Cross, Sevenchurches, Co. Wicklow
Co. Wicklow |
Crosses & Monuments
Among the many stone fragments gathered at Glendalough, the monastic valley in County Wicklow known locally as Sevenchurches, one modest cross has been catalogued with an almost clinical precision that only underscores how little of it survives.
Its limbs expand slightly as they reach their ends, its shaft tapers, and the whole thing is barely five centimetres thick. It is, in Harold Leask's own measured phrasing, a plain cross. No knotwork, no figural carving, no inscription. Just the essential shape, worn down to almost nothing.

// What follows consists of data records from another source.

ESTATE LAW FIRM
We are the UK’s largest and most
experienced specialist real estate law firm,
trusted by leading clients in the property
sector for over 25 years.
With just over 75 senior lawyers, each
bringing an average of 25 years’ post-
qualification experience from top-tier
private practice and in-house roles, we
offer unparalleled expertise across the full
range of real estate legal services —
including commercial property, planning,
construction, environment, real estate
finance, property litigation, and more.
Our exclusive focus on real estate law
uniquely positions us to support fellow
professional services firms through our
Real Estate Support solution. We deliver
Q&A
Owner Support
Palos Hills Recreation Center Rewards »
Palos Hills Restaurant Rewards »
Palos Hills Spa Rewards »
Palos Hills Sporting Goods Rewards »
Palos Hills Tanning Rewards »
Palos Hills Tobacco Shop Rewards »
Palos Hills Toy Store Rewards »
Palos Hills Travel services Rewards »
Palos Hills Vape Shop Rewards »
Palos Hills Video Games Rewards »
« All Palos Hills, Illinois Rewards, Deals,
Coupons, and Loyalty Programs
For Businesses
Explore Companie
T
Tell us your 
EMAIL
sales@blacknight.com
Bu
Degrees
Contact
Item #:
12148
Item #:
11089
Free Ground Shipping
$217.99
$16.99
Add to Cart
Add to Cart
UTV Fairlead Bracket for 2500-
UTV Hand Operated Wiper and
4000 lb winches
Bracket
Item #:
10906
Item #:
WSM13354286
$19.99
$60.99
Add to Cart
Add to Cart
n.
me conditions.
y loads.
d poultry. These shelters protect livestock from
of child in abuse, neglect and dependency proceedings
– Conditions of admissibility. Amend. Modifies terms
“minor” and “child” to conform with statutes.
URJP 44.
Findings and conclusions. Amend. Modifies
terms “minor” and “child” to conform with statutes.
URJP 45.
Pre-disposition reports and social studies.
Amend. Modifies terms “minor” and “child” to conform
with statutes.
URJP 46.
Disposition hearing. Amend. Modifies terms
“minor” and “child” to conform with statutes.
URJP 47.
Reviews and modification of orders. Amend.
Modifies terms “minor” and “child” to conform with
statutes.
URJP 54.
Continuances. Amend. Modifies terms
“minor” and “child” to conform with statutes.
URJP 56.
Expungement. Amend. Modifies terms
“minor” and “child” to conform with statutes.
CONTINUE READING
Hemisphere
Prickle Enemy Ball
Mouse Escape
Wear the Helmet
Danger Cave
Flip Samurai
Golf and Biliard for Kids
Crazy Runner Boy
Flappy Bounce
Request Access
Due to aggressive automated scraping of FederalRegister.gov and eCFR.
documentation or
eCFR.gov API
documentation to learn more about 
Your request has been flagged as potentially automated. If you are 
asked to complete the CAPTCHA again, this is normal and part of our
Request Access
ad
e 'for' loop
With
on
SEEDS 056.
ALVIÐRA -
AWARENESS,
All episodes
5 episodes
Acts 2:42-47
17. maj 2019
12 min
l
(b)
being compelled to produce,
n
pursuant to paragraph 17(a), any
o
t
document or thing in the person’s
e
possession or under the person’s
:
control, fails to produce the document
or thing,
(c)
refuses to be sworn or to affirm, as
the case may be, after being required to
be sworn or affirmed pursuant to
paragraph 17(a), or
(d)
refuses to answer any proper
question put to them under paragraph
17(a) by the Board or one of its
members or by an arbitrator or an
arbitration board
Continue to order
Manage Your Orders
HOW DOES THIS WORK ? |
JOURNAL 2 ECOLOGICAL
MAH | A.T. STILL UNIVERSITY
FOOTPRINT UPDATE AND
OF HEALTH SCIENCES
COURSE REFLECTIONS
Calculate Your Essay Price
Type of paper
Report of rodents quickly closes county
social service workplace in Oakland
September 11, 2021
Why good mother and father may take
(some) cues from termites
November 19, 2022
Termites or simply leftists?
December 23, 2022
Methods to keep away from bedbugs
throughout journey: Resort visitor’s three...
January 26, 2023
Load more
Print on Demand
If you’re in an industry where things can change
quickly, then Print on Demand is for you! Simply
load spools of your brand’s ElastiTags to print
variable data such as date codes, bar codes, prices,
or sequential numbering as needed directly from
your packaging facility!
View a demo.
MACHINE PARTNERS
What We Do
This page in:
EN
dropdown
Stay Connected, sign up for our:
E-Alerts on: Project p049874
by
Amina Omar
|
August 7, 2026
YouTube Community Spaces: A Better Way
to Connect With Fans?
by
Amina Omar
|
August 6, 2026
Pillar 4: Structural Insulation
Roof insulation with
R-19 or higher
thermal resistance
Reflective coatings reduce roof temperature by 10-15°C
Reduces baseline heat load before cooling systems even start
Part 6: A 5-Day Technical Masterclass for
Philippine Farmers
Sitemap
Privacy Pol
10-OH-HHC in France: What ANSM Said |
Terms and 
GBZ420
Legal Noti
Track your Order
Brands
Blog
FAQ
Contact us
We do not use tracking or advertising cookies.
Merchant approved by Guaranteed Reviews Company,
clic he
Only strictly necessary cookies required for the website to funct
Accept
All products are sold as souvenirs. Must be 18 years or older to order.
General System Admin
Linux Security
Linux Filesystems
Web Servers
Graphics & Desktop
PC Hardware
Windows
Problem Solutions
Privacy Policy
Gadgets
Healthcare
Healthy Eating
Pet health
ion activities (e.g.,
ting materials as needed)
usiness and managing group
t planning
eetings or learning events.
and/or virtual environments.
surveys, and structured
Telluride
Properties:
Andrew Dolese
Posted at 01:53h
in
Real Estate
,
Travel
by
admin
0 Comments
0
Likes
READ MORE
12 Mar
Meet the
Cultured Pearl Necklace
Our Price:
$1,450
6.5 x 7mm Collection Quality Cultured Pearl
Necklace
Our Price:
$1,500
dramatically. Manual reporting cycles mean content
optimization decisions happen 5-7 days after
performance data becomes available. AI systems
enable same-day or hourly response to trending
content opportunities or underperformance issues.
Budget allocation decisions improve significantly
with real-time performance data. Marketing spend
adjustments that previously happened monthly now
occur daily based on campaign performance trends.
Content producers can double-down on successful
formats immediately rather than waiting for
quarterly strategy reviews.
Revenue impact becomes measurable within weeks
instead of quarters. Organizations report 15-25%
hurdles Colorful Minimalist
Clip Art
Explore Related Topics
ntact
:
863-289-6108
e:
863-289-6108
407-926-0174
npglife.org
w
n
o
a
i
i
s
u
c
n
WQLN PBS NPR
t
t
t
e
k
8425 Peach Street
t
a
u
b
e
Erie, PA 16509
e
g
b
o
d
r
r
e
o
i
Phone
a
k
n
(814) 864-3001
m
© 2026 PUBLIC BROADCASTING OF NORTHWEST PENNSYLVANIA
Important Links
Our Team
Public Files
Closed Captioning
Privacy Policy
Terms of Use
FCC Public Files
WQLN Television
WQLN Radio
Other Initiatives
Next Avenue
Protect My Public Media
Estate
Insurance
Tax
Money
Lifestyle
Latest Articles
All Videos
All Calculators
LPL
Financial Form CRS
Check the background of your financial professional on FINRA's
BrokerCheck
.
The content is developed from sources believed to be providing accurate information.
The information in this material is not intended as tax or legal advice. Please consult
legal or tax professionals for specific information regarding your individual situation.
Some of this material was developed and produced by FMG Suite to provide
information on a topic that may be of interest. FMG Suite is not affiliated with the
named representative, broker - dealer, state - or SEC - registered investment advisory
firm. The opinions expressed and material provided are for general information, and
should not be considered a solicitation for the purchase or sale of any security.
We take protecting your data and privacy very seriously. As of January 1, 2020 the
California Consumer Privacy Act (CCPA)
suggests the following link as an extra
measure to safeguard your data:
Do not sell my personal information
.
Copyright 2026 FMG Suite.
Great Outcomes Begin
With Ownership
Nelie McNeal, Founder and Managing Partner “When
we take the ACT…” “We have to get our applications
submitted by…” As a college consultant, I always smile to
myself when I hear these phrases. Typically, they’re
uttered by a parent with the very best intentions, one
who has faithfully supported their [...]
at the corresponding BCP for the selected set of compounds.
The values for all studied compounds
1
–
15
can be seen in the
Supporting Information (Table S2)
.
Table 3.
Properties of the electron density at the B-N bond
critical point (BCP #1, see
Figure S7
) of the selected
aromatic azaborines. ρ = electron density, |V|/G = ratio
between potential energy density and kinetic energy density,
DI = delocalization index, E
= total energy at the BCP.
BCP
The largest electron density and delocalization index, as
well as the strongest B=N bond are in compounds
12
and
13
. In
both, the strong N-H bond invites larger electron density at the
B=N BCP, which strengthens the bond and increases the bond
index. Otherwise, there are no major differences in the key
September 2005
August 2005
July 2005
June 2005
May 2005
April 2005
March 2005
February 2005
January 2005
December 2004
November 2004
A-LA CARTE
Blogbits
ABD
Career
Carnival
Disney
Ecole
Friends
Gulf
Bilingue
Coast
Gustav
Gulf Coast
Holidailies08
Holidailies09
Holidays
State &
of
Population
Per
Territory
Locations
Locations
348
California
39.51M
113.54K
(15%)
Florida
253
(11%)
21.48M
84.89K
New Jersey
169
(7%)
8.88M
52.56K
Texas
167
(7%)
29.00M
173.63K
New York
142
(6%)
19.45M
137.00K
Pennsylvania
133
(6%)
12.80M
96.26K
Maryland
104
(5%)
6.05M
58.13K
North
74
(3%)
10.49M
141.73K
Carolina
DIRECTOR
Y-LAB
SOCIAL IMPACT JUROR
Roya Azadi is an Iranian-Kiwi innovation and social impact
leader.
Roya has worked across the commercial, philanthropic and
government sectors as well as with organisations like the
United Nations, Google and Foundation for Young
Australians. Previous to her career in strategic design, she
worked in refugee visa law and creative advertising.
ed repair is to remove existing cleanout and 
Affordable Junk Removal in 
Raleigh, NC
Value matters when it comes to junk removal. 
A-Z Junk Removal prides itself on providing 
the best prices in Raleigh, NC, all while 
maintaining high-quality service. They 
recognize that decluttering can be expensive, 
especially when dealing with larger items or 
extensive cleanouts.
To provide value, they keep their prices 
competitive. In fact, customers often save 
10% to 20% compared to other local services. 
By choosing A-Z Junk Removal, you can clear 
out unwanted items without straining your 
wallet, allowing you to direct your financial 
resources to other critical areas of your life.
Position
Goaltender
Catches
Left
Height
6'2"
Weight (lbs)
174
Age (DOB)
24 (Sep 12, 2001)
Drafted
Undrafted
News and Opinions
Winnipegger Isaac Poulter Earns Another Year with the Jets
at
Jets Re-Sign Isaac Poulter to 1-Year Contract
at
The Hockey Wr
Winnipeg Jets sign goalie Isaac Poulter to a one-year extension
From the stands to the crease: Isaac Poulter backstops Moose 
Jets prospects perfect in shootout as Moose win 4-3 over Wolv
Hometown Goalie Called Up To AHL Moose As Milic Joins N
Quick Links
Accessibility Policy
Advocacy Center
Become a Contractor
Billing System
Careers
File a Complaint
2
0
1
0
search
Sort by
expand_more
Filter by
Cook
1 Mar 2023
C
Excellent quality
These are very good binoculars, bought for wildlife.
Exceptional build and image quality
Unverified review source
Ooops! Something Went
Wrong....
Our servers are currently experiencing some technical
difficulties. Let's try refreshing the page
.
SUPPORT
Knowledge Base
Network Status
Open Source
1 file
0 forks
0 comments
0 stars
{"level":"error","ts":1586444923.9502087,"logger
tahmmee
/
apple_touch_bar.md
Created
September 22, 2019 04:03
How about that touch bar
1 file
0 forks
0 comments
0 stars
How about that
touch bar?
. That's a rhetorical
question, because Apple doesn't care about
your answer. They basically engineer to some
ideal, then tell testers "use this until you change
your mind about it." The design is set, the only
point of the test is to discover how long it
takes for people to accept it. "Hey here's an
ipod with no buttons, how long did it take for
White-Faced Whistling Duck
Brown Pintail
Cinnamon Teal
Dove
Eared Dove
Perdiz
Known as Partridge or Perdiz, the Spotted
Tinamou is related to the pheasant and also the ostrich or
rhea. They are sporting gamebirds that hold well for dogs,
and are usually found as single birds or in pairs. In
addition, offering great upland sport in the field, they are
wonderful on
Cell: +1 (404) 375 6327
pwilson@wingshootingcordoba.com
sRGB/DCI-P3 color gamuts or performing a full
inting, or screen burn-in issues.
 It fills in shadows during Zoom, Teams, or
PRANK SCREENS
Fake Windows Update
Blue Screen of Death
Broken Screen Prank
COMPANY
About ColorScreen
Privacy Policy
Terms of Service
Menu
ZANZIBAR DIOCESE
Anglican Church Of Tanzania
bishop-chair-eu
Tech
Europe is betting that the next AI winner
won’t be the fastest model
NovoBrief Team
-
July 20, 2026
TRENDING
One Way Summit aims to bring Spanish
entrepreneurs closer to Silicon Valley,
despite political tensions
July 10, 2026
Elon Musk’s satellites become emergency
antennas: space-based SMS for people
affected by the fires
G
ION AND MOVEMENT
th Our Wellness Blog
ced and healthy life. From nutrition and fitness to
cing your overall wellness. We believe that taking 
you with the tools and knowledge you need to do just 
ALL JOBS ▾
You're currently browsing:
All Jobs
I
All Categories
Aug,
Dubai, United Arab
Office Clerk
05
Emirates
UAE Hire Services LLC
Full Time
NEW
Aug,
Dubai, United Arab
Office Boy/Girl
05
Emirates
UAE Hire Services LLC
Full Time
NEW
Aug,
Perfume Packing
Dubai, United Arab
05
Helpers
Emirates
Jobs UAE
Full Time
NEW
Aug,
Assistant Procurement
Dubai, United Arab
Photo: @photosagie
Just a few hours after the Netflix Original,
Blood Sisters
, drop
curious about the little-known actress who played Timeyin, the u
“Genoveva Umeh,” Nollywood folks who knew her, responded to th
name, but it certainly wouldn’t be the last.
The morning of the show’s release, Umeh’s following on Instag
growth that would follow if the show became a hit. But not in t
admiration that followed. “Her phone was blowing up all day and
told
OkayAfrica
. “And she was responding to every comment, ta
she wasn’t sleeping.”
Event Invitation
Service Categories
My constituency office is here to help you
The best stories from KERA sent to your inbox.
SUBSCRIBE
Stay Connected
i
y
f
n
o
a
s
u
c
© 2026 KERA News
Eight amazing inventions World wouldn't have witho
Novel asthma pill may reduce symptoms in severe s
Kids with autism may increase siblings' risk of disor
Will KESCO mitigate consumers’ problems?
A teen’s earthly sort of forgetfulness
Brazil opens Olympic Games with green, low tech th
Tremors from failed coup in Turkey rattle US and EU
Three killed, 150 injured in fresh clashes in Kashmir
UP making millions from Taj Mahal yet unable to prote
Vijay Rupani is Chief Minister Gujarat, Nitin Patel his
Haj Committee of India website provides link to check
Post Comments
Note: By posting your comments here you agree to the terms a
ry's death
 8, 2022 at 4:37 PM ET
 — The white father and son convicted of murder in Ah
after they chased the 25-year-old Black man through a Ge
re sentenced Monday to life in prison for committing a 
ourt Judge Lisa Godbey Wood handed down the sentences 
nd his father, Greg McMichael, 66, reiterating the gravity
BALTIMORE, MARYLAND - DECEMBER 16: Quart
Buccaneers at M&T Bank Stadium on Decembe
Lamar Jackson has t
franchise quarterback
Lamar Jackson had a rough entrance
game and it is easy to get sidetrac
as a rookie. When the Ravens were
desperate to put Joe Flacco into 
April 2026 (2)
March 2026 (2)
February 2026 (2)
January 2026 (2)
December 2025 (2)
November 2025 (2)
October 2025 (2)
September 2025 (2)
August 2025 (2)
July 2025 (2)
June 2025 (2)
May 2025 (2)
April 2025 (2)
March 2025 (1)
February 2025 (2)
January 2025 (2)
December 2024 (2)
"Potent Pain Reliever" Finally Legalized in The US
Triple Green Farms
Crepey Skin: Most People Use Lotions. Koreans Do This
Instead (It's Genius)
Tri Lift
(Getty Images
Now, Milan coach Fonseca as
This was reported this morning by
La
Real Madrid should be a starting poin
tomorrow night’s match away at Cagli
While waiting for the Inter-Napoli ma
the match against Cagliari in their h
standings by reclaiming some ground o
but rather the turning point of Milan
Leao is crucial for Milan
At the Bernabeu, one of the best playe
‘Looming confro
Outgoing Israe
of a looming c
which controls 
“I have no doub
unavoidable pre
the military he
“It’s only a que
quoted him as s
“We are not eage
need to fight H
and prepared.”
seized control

Leask, writing in 1950, recorded the cross as part of his survey of Glendalough's national monuments, and his description places it among a numbered sequence of similar fragments. The cross is now held in the Stone Store at the visitor centre, removed from whatever outdoor context it once occupied. Early medieval stone crosses of this type, freestanding or grave-marking, were common features of Irish monastic enclosures, and the plainness of this example is not necessarily a sign of low status; many such crosses were left undecorated, their function as boundary or devotional markers being sufficient reason for their existence. Glendalough itself was one of the great monastic foundations of early Christian Ireland, associated with St Kevin, and its landscape is still dense with ecclesiastical stonework of varying age and condition.